Pensar musicalmente as celebrações natalícias presididas pelo papa dentro da reforma litúrgica que o concílio Vaticano II nos legou conduz-nos a recorrer imperativamente a um imenso repertório, o património cultural da Igreja, que precisa de ser sabiamente inserido na atual liturgia com pertinência celebrativa.
O caminho realizado nestes anos pela capela musical pontifícia Sistina conduziu-a, através do estudo e da pesquisa, à codificação de uma forma específica de cantar que pode dizer-se credivelmente pertinente em relação à grafia renascentista que encontramos nos manuscritos e nas impressões antigas presentes no fundo documental Capela Sistina conservado na Biblioteca Apostólica do Vaticano.
Esse trabalho constante levou-a, desde há três anos, a gravar em exclusivo com a célebre e prestigiada etiqueta discográfica Deutsche Grammophon, permitindo-lhe hoje oferecer nas celebrações papais um repertório musical que se liga à grande tradição que conotou esta instituição nos séculos XV e XVI, quando os melhores músicos da Europa militavam entre os seus cantores.

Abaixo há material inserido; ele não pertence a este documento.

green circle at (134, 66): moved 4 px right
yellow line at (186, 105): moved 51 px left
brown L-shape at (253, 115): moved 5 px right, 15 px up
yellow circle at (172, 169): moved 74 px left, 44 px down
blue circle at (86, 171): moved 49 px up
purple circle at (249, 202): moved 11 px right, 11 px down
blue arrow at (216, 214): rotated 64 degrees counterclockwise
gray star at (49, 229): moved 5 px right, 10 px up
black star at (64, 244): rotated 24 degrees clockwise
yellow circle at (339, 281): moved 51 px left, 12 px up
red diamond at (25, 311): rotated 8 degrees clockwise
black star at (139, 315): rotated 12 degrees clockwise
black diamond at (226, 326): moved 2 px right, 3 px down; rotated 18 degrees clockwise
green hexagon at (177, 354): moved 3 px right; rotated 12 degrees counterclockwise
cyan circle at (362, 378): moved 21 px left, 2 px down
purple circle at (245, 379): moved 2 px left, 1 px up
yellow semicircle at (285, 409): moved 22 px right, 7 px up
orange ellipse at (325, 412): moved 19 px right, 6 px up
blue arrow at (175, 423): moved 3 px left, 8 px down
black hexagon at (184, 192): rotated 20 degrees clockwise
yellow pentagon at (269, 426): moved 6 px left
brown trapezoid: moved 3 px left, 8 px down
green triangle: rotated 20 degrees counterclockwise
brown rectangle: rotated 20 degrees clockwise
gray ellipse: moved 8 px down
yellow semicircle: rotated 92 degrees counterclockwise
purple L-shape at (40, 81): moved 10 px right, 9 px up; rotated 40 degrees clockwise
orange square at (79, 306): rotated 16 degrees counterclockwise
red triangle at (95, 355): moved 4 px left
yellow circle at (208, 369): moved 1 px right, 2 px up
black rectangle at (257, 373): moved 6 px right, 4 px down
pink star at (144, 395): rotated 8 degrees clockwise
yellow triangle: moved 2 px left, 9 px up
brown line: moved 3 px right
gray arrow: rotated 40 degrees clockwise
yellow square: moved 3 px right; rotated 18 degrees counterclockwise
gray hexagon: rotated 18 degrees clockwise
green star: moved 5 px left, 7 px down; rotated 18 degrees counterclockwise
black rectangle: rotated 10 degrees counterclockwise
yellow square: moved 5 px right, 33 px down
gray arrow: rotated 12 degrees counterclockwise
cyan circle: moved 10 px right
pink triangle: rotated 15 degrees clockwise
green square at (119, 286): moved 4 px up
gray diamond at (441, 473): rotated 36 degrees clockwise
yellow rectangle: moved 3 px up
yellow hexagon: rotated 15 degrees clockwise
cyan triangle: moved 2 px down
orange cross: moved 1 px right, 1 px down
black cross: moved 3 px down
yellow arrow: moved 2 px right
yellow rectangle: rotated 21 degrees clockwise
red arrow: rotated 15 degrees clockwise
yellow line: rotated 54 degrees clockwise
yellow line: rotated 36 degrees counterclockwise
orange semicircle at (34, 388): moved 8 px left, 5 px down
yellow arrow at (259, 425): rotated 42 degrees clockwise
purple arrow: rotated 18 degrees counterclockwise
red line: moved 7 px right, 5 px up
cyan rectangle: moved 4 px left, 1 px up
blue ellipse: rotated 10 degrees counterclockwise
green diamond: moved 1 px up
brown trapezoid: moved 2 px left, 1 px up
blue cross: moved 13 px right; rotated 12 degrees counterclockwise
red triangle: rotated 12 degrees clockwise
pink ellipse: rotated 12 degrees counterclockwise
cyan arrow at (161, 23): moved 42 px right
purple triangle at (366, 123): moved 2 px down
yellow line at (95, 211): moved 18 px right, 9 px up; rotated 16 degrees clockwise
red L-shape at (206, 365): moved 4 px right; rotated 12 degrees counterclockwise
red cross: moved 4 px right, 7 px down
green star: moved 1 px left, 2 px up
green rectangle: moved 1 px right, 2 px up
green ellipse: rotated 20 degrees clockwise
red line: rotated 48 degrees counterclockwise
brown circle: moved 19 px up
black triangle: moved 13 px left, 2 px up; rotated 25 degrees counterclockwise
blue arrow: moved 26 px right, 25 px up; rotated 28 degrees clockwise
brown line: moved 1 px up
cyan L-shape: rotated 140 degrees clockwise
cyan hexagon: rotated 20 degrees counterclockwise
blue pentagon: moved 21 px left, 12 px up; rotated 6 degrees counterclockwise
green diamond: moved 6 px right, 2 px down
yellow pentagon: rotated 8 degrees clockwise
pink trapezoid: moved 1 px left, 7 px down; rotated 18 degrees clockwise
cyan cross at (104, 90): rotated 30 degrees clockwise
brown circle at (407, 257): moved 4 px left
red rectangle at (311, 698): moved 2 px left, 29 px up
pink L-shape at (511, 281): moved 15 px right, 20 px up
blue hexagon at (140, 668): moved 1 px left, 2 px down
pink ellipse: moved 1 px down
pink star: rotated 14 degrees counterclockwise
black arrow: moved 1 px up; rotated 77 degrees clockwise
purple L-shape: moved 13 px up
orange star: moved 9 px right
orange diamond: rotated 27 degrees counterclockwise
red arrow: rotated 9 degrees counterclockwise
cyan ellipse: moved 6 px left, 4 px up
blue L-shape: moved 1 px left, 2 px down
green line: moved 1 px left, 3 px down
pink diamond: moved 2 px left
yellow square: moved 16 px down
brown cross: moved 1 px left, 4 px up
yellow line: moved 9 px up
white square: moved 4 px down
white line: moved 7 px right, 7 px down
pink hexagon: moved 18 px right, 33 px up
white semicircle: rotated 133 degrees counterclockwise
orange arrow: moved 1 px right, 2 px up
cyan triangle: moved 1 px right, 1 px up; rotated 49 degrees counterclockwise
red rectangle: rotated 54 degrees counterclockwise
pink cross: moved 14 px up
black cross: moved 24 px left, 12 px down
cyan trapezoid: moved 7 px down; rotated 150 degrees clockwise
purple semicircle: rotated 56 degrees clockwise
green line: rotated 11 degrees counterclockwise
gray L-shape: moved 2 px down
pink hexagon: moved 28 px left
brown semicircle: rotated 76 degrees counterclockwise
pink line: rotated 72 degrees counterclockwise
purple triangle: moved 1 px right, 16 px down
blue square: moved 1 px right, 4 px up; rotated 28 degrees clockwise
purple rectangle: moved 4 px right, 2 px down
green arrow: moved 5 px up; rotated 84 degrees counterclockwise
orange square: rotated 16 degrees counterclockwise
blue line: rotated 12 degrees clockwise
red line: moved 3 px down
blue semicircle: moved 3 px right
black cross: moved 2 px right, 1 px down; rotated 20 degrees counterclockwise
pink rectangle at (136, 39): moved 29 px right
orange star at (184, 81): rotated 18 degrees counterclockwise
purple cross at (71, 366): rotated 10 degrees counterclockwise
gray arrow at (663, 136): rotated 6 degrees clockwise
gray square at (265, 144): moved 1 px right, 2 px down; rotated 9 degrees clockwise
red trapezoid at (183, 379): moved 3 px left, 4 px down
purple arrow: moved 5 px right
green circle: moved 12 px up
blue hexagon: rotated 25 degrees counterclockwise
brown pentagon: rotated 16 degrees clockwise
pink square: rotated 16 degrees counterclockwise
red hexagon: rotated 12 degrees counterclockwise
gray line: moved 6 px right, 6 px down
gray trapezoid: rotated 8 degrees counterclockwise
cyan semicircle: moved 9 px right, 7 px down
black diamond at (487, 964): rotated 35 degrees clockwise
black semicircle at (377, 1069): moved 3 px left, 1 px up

Procurando conjugar – e também declinar – o conceito de participação do povo com a presença de nobres segmentos da tradição cultural da Igreja, realizaram-se escolhas apropriadas para criar um processo inclusivo entre as instâncias da última reforma litúrgica e a histórica especificidade das celebrações papais.
A celebração da noite de Natal inicia-se com o canto processional “Noel”, um tradicional “carol” inglês, internacionalmente conhecido, que permitirá a participação de todos no canto da assembleia. Após o canto da calenda [indicação dos anos passados desde a ocorrência de acontecimentos relevantes na história da revelação de Deus], segue-se o intróito em canto gregoriano “Dominus dixit ad me”.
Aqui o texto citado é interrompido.